On being an introvert in a public-facing job: 

"I think what's interesting is in the journey of making the film, from the beginning, they knew they wanted these characters to all have a magical gift except one, Mirabel. And that would be the mystery of the story that the audience would go on. The key element is though, if everyone has this gift or this magical power, that's not something that's relatable. We don't all have magical powers in the real world. So I think what they've done a great job of is actually making it relatable by saying there's the strong one, there's the emotional one, there's the one who only sees bad things in the future, there's the one who is the introvert, there's the one who's the gossip. So there's a piece of all of that, the golden child, that I feel like anyone can relate to. And I can relate to in my own family, because I think, again, we have this tendency to feel like everybody has something more than we have ourselves. And we're trying to figure out where we fit in that and what we're bringing to that table.

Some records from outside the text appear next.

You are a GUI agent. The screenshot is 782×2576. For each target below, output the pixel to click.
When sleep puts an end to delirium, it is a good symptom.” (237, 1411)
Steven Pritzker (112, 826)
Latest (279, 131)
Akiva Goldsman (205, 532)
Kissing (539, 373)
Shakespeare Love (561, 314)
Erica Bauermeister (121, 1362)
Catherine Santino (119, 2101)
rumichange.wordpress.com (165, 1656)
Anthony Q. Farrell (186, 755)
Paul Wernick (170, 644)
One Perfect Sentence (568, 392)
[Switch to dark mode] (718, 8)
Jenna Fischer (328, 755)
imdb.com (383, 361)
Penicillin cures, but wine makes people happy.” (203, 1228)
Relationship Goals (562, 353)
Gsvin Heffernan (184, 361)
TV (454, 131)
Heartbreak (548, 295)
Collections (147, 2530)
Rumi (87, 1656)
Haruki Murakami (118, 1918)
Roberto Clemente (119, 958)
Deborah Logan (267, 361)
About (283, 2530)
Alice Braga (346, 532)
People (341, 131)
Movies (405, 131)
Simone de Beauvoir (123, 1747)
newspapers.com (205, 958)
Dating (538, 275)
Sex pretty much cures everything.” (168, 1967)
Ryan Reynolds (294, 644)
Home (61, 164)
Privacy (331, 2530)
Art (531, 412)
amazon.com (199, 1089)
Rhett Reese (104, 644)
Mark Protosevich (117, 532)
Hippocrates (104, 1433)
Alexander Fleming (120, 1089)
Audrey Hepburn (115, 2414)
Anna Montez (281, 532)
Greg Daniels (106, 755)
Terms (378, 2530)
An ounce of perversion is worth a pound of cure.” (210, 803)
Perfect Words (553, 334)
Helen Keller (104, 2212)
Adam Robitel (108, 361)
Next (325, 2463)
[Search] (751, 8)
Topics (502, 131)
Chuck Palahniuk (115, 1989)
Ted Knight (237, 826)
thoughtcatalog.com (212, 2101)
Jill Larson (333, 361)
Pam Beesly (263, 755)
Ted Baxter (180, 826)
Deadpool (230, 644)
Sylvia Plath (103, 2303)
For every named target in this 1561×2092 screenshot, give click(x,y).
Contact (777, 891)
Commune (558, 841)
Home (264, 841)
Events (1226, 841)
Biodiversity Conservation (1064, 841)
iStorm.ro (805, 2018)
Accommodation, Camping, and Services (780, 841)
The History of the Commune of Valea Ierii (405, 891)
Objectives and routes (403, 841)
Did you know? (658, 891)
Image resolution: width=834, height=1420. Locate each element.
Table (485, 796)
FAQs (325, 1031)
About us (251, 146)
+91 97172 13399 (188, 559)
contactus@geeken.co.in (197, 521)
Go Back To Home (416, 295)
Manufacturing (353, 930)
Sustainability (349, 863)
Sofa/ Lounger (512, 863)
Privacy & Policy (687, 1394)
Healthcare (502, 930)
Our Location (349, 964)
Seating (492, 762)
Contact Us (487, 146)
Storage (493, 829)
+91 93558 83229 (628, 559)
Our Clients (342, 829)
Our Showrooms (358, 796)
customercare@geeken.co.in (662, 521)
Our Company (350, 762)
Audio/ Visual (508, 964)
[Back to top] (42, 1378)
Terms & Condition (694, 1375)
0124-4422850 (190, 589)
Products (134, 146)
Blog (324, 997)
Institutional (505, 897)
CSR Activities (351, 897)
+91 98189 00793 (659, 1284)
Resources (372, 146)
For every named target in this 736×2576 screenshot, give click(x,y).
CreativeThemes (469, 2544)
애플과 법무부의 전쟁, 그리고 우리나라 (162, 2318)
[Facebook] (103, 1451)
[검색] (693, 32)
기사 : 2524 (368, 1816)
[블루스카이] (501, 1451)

So to me, I think that's why it's going to be so relatable to people. Even though there's these magical powers, it's based on something we all know from our own families and our extended families, from that standpoint. I think for me, Antonio has always been a character that I related to because he's an introvert. And it seems kind of ironic because I'm in a job where you have to be around people all the time. But if I wasn't in this job, I would be that introvert. And so I think Antonio, in the same way, is given this gift of being able to talk to the animals, I've been given the gift that work allows me to have to come out of my shell and be somebody who I'm not internally. So I think Antonio might be the character I can relate to the most."

Disney's "Encanto" arrives in theaters on November 24, 2021.